An Illustrated Guide to ARIZONA WEEDS
The University of Arizona Press
FLY MUSHROOM, fly amanita, fly agaric
MUSHROOM FRUITING BODIES-The familiar mushroom, consisting of a stalk and an umbrellalike cap, is the fruiting body of these fungus plants. These arise at irregular intervals from the buried vegetative parts, usually after prolonged periods of summer rainfall. On the upper part of the stalk is the ring, the remains of an early veil that extended from the cap to the stalk and later ruptured, leaving a remnant on the stalk.

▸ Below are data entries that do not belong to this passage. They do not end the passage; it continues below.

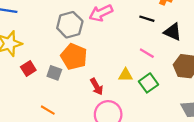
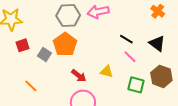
black line: (147, 19) -> (126, 39), moved
green square: (148, 83) -> (136, 85), moved, turned 36
red arrow: (97, 87) -> (79, 76), turned -35

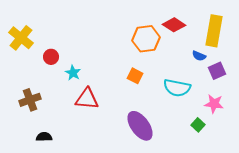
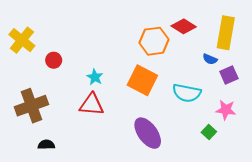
cyan star: (73, 73) -> (95, 77), moved
orange square: (135, 76) -> (142, 80), size x1.8
brown cross: (30, 100) -> (31, 106), size x1.4

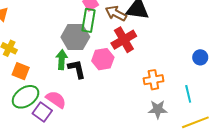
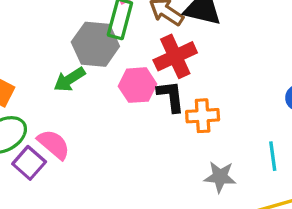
green arrow: (62, 60) -> (69, 79), turned -132
black L-shape: (77, 69) -> (171, 96), moved
orange cross: (153, 80) -> (203, 116), moved

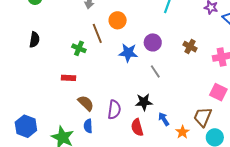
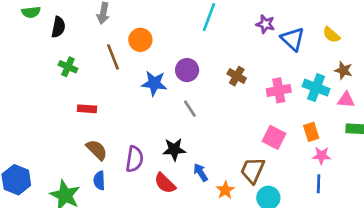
black semicircle: (34, 40) -> (58, 27), moved
green cross: (79, 48) -> (68, 67), moved
red rectangle: (68, 78) -> (87, 109), moved
red semicircle: (137, 127) -> (165, 183), turned -30

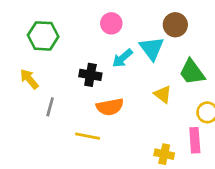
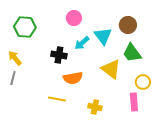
brown circle: (175, 25) -> (128, 25), moved
yellow triangle: (163, 94) -> (111, 69), size x1.5
gray line: (50, 107) -> (13, 78), moved
yellow cross: (164, 154) -> (95, 107), moved

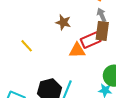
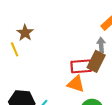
brown star: (63, 22) -> (25, 33), moved
orange triangle: (77, 50) -> (76, 84), moved

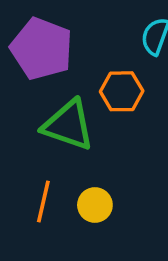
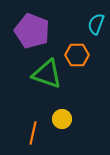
orange line: (43, 201) -> (33, 133), moved

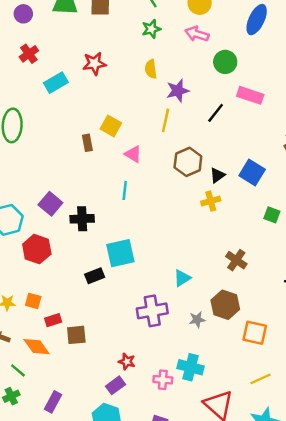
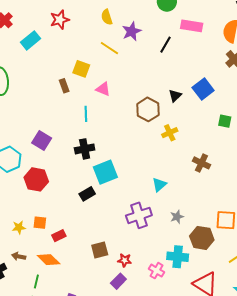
yellow line: (166, 120) -> (109, 48), moved, turned -60
brown hexagon: (188, 162) -> (148, 109), moved
blue square: (252, 172) -> (203, 89), turned 30
cyan line: (125, 190) -> (86, 114), moved
yellow cross: (211, 201) -> (170, 133), moved
black cross: (82, 219) -> (85, 149), moved
brown hexagon: (225, 305) -> (202, 238), moved
brown square: (76, 335) -> (100, 250), moved
green line: (18, 370) -> (36, 281), turned 72
pink cross: (163, 380) -> (156, 271), turned 35

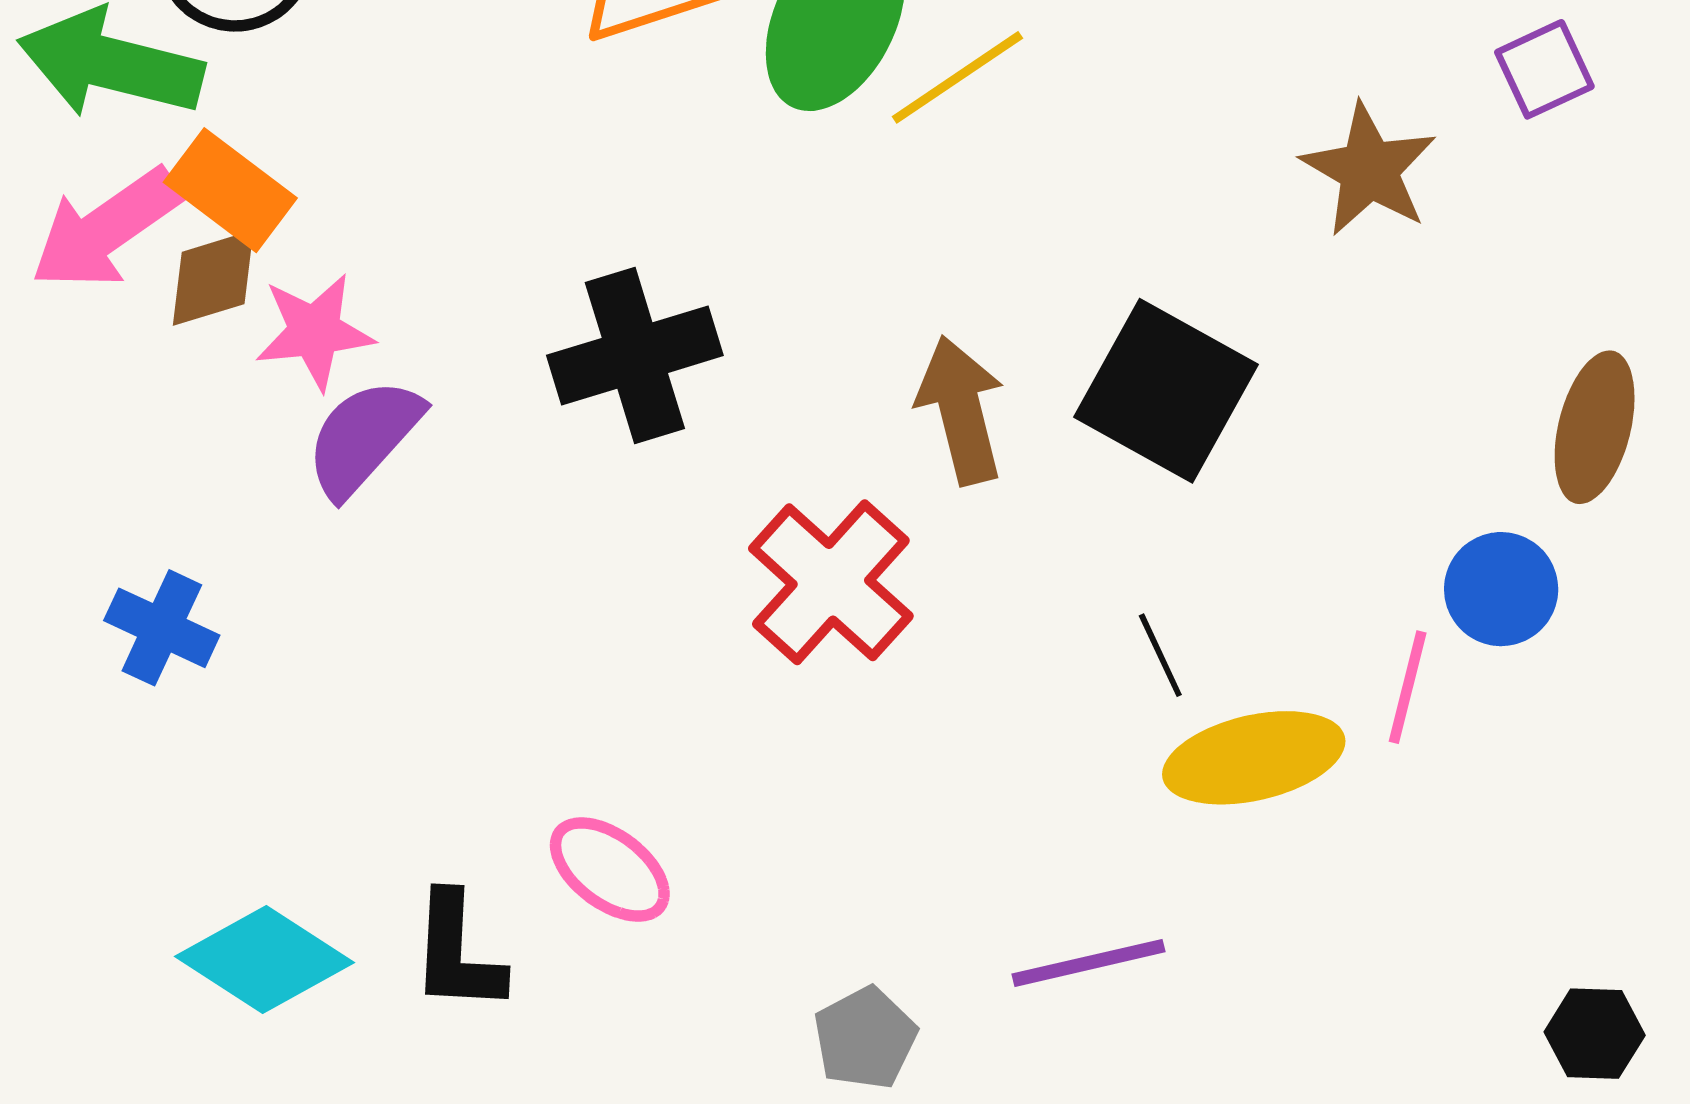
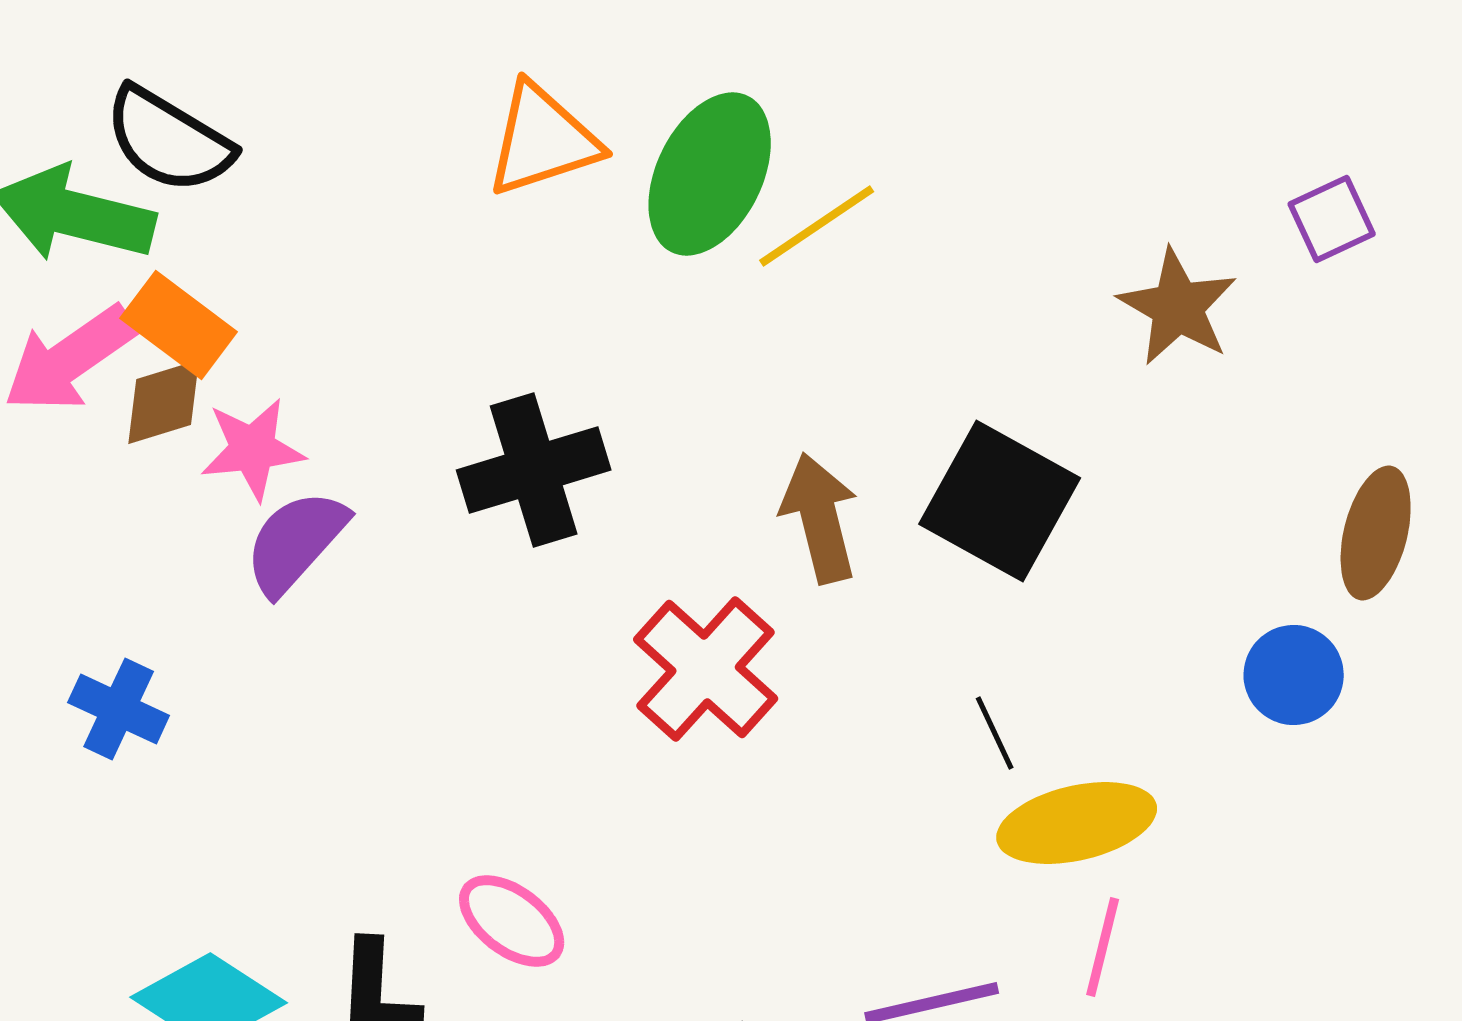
pink line: (1408, 687) -> (1103, 947), moved

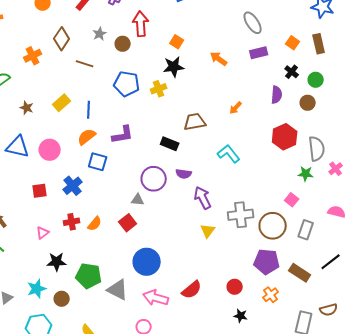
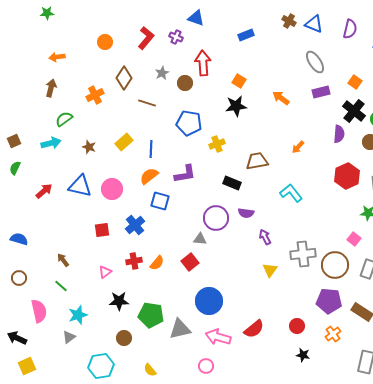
black cross: (292, 72) -> (354, 111), size x1.6
yellow cross: (159, 89) -> (217, 144), moved
purple arrow: (203, 198) -> (265, 237), size x0.7
cyan star: (37, 289) -> (78, 315), moved
gray triangle: (118, 290) -> (180, 329), turned -40

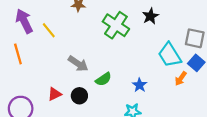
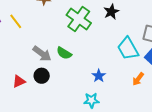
orange arrow: (181, 78) -> (138, 79), moved
green semicircle: (103, 79) -> (64, 53), moved, turned 63
black circle: (79, 96) -> (42, 76), moved

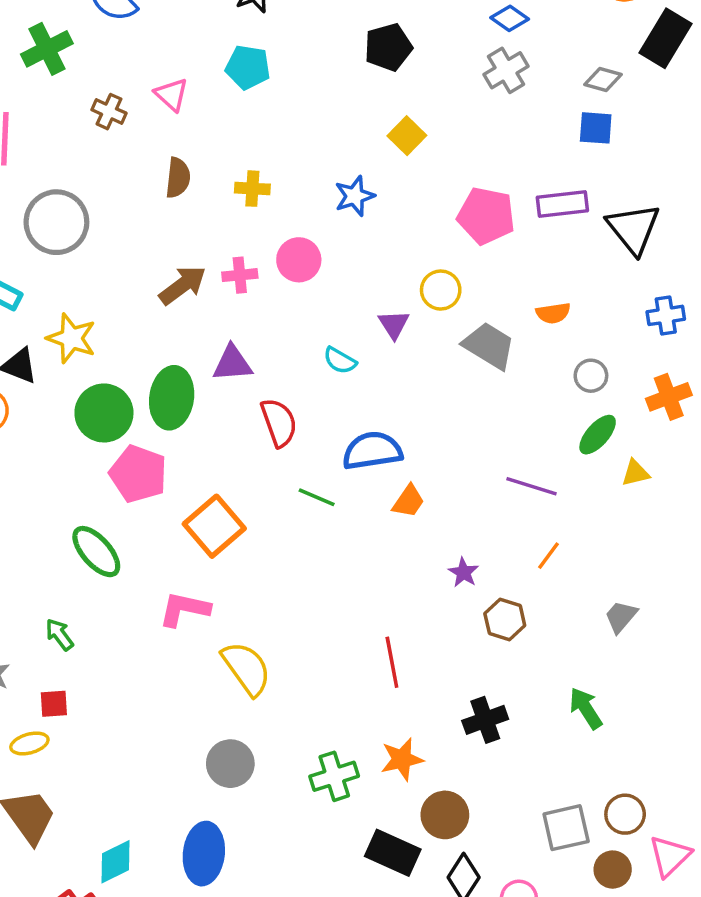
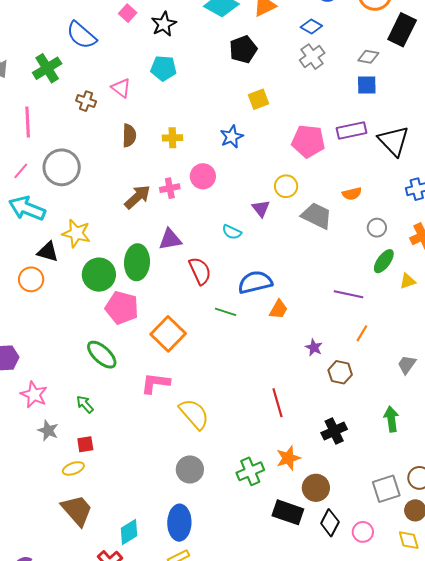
yellow square: (407, 136) -> (259, 99), turned 30
green arrow: (586, 708) -> (391, 419), turned 30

FLY MUSHROOM-Amanita muscaria L.
DESCRIPTION-The colorful fruiting body of fly mushroom is very conspicuous. The mature cap varies in color from brilliant scarlet to dark red, reddish-orange to orange, or yellow-orange to pale yellow, and in width from 2 1/2 to 10 inches. The upper surface of the cap is covered with many wartlike patches; white at first, yellowish-brown in age. Both the gills and spores (in mass) are white. The whitish stalk, faintly yellow in age, is 4 to 8 inches high, with a bulbous base. The large, deflexed, whitish ring may be lost in age.
DISTRIBUTION-Fly mushroom is found in woods throughout the holarctic. In Arizona it is common in the mountains along the tree margins of meadows or forest openings. It lives in the soil humus, and becomes attached to the outside of rootless of certain forest trees, forming mycorrhizae. Mycorrhizal relationships may be established with pine, spruce, fir, and aspen. Like greenspored mushroom, the fruiting bodies are most common from August to October, and sometimes form "fairy rings."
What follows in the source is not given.